■ **Task data**
- - - - -

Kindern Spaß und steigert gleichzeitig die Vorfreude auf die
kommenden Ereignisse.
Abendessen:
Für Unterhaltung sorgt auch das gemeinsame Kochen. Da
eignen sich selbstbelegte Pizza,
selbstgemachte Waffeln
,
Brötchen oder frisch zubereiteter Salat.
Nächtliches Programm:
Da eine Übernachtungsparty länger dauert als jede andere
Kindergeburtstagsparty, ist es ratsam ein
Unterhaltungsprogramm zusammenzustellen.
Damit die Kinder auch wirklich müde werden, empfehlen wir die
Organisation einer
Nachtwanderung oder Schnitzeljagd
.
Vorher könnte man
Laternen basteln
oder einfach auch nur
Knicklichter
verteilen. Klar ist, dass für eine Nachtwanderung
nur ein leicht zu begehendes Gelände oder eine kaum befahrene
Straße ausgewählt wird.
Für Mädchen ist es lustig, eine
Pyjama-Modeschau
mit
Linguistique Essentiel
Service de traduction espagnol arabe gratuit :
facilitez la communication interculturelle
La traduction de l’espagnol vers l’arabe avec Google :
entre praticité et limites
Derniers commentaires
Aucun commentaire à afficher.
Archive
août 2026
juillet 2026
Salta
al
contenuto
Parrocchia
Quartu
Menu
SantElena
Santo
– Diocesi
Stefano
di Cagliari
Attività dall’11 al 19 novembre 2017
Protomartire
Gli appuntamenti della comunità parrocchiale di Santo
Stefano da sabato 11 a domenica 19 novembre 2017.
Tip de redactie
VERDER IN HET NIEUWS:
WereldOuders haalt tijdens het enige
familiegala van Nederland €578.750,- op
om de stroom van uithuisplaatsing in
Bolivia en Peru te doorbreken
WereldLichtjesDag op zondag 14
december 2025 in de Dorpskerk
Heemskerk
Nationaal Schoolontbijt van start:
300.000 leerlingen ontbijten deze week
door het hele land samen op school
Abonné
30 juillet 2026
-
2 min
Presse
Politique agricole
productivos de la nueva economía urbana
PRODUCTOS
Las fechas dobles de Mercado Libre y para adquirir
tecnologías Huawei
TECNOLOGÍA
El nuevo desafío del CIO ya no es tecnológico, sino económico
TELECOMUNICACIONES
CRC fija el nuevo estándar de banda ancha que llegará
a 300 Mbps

- - - - -

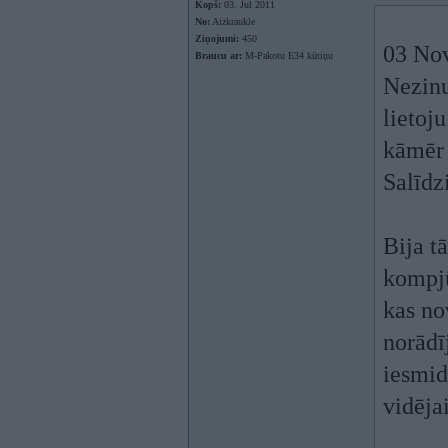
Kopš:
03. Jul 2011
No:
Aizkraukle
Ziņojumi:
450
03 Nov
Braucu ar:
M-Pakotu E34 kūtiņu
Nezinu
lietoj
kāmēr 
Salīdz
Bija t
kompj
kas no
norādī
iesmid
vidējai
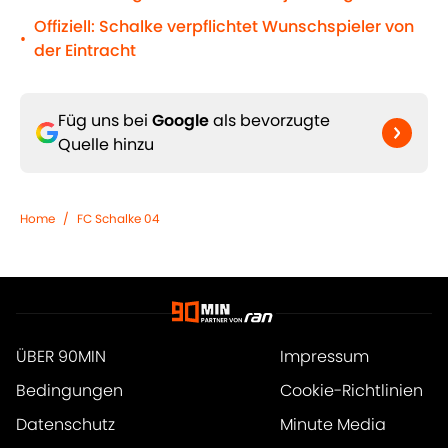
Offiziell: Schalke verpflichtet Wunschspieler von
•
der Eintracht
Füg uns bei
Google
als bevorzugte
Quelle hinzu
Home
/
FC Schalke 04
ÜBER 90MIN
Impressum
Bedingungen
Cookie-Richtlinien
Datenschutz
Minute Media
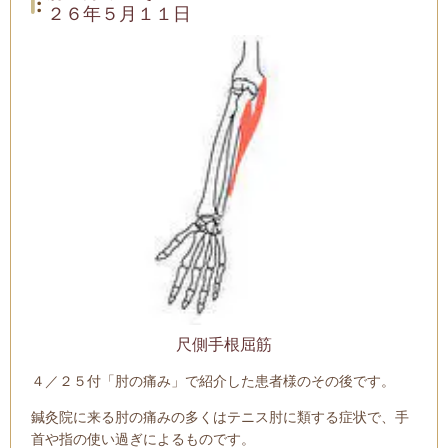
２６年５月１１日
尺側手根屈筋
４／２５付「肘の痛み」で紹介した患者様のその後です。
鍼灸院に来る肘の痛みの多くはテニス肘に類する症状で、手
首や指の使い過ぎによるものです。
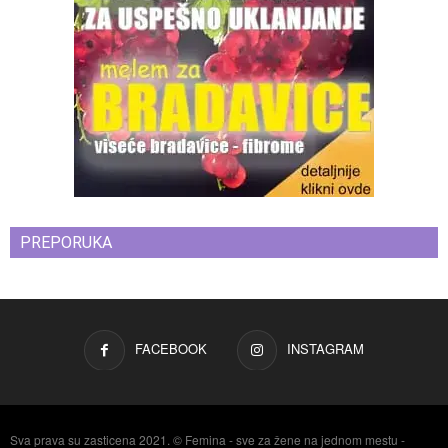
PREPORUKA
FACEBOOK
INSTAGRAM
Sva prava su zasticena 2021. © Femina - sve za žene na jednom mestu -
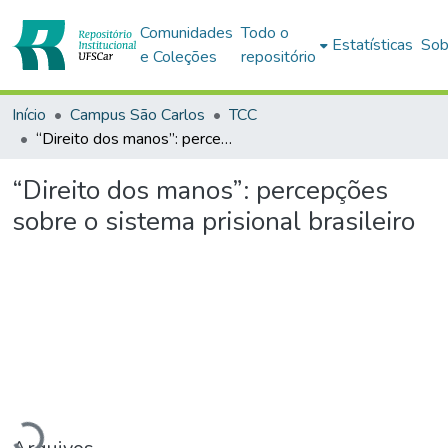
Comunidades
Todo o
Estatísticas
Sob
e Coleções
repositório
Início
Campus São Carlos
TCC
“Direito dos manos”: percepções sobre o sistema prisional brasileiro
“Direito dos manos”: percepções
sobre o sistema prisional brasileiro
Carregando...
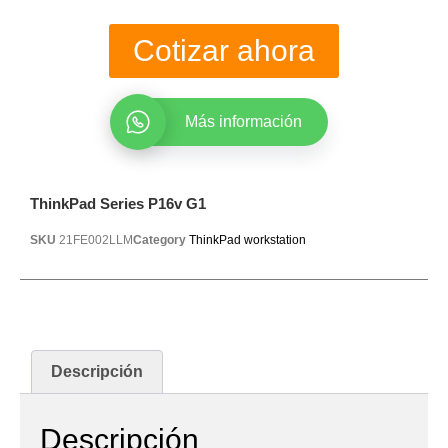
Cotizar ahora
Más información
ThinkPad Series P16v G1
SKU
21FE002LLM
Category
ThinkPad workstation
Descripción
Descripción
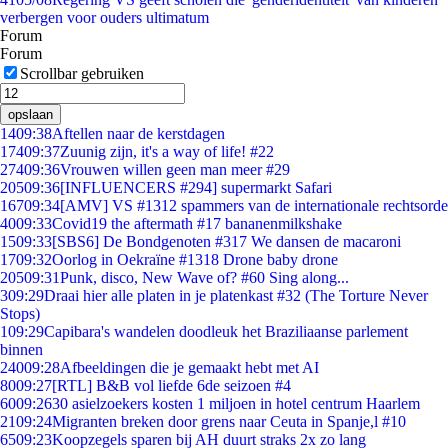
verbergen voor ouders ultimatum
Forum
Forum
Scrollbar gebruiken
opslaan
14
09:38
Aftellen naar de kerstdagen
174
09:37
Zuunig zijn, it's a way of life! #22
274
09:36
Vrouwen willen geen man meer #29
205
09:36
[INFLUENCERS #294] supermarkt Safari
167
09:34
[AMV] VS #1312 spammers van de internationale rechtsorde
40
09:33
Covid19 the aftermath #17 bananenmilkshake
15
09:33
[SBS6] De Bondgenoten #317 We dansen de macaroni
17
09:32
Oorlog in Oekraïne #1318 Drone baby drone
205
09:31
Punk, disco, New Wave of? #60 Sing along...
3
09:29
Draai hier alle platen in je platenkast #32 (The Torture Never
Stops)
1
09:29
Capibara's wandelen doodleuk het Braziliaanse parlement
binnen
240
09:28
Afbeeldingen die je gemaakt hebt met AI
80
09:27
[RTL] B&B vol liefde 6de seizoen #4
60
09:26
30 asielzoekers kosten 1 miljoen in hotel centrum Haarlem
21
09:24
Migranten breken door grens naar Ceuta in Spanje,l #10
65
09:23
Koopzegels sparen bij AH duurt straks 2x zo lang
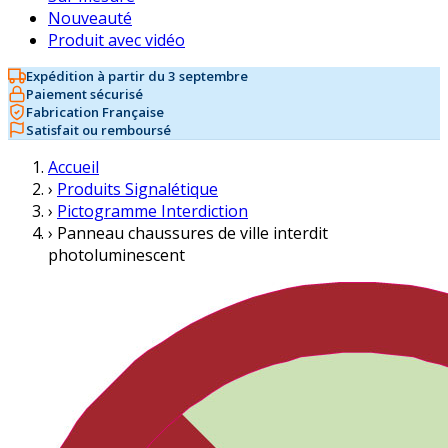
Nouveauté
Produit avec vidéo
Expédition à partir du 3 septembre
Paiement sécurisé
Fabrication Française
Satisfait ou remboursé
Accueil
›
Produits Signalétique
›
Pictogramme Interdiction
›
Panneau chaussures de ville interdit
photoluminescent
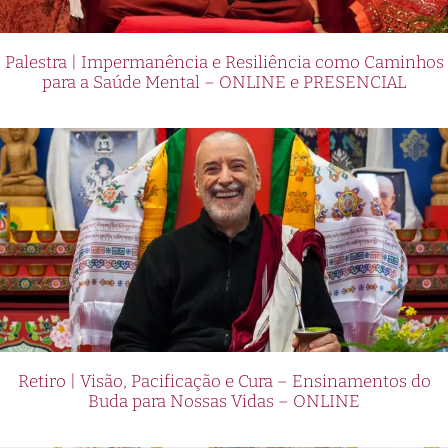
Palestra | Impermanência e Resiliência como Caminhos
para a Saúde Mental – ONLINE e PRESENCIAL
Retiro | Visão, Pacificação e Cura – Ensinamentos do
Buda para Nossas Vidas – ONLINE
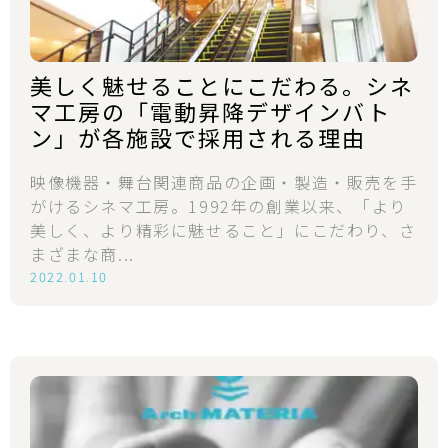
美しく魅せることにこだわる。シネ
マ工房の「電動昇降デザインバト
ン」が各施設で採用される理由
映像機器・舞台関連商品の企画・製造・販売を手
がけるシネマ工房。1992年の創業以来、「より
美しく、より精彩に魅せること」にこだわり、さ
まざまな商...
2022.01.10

- - - - -

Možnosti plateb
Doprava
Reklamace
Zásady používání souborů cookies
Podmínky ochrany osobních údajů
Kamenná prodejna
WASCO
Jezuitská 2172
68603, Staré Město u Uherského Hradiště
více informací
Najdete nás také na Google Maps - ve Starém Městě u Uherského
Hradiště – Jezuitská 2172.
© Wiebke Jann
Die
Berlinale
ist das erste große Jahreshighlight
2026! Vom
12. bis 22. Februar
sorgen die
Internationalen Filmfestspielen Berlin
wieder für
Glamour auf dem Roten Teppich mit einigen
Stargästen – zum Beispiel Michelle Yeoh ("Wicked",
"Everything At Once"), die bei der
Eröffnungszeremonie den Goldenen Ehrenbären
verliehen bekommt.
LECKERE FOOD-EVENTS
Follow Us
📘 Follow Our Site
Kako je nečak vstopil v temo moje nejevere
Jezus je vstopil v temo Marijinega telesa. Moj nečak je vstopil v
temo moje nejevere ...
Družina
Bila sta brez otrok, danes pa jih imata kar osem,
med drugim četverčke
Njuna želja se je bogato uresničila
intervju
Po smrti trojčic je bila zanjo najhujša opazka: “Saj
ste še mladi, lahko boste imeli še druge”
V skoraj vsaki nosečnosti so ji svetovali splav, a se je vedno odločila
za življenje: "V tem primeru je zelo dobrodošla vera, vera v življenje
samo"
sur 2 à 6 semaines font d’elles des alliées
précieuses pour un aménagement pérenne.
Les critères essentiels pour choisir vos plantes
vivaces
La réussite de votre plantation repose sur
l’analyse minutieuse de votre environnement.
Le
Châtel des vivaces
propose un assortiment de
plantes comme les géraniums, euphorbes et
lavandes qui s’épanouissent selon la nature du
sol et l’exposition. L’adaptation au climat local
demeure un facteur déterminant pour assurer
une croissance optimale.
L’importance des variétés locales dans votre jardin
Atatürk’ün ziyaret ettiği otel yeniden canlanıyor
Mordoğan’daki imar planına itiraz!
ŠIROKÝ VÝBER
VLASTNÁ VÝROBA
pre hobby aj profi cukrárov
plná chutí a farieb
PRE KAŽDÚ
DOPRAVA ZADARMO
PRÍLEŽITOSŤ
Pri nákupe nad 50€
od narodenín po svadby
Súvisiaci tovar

- - - - -

■ **Work request**
Would you print, exactly as written, every line above from the one holding "PRÍLEŽITOSŤ" through the one holding "Súvisiaci tovar", with both included and no other lines?

■ **Result of the exercise**
PRÍLEŽITOSŤ
Pri nákupe nad 50€
od narodenín po svadby
Súvisiaci tovar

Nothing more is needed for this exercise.